Objective: To determine the role of CD4+ and CD8+ T lymphocytes in the pathogenesis of alopecia areata.
Design: Relapse of alopecia areata was induced in autologous human scalp grafts on Prkdc(scid) mice by injection of activated T lymphocytes derived from lesional skin. CD4+ and CD8+ T cells were separated by magnetic beads before injection.
Setting: University-based dermatology practice.
Participants: Eleven patients with either alopecia totalis or severe alopecia areata.
Main outcome measures: Hair regrowth, hair loss, and immunohistochemical findings of scalp explants.
Intervention: Transfer of scalp T cells to autologous lesional scalp explants on Prkdc(scid) mice.
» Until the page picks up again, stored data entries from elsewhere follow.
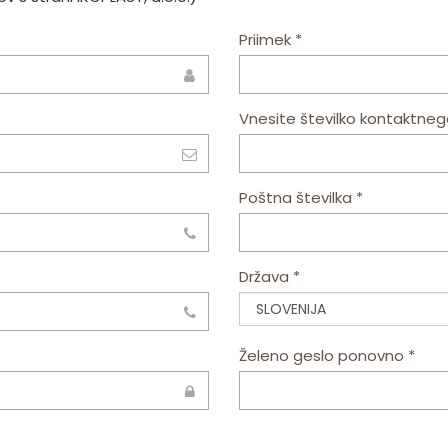
Priimek *
Vnesite številko kontaktneg
Poštna številka *
Država *
Želeno geslo ponovno *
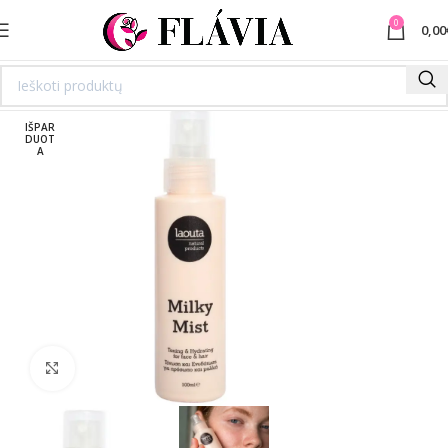
0
0,00
IŠPAR
DUOT
A
Spustelėkite norėdami padidinti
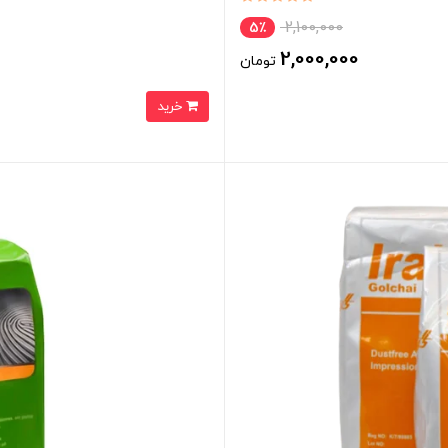
2,100,000
5٪
2,000,000
تومان
خرید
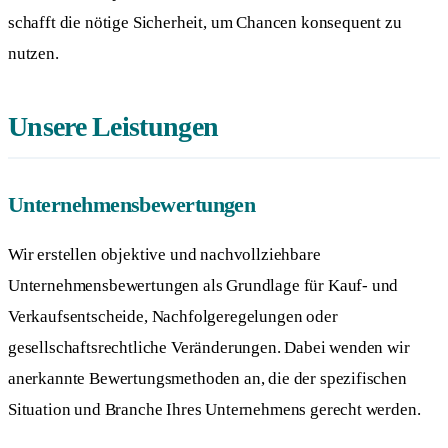
schafft die nötige Sicherheit, um Chancen konsequent zu
nutzen.
Unsere Leistungen
Unternehmensbewertungen
Wir erstellen objektive und nachvollziehbare
Unternehmensbewertungen als Grundlage für Kauf- und
Verkaufsentscheide, Nachfolgeregelungen oder
gesellschaftsrechtliche Veränderungen. Dabei wenden wir
anerkannte Bewertungsmethoden an, die der spezifischen
Situation und Branche Ihres Unternehmens gerecht werden.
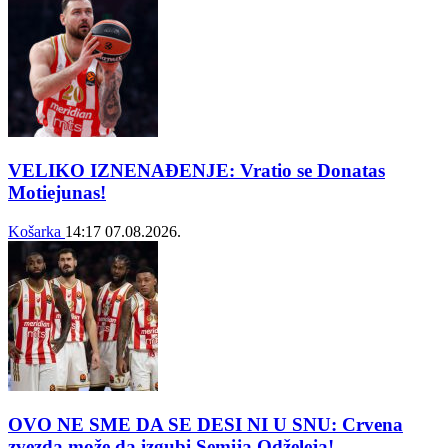
VELIKO IZNENAĐENJE: Vratio se Donatas
Motiejunas!
Košarka
14:17
07.08.2026.
OVO NE SME DA SE DESI NI U SNU: Crvena
zvezda može da izgubi Semija Odželeja!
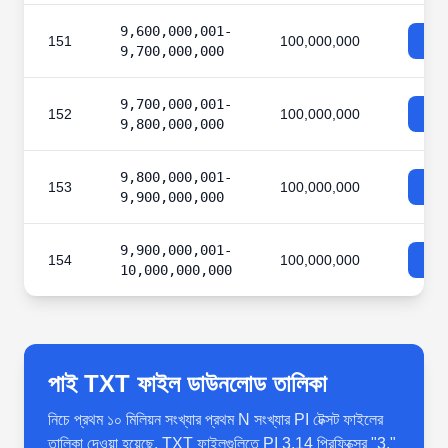
9,600,000,001-
151
100,000,000
9,700,000,000
9,700,000,001-
152
100,000,000
9,800,000,000
9,800,000,001-
153
100,000,000
9,900,000,000
9,900,000,001-
154
100,000,000
10,000,000,000
পাই TXT ফাইল ডাউনলোড তালিকা
নিচে প্রথম ১০ মিলিয়ন সংখ্যার প্রথম N সংখ্যার PI টেক্সট ফাইলের
তালিকা দেওয়া হয়েছে, TXT ফাইলগুলিতে PI 3.14 প্রিফিক্সের "3."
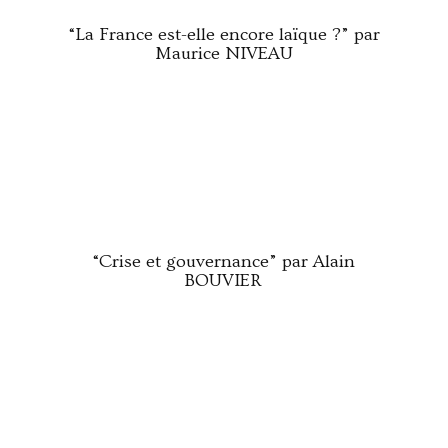
“La France est-elle encore laïque ?” par
Maurice NIVEAU
“Crise et gouvernance” par Alain
BOUVIER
Results: Injection of unseparated T cells and mixed CD4+ plus CD8+ T cells resulted in significant hair loss (P<.01) in 5 of 5 experiments. However, injection of purified CD4+ or CD8+ T cells alone did not result in reproducible hair loss. CD4+ and CD8+ T cells induced follicular expression of intercellular adhesion molecule 1 (CD54), HLA-DR, and HLA-A, HLA-B, and HLA-C after injection into scalp grafts.
Conclusions: CD4+ and CD8+ T cells have a role in the pathogenesis of alopecia areata. It is hypothesized that CD8+ T cells act as the effector cells, with CD4+ T cell help. It is now necessary to look for HLA-A, HLA-B, and HLA-C associations with alopecia areata. Therapeutic manipulations that interfere with CD8+ activity should be examined.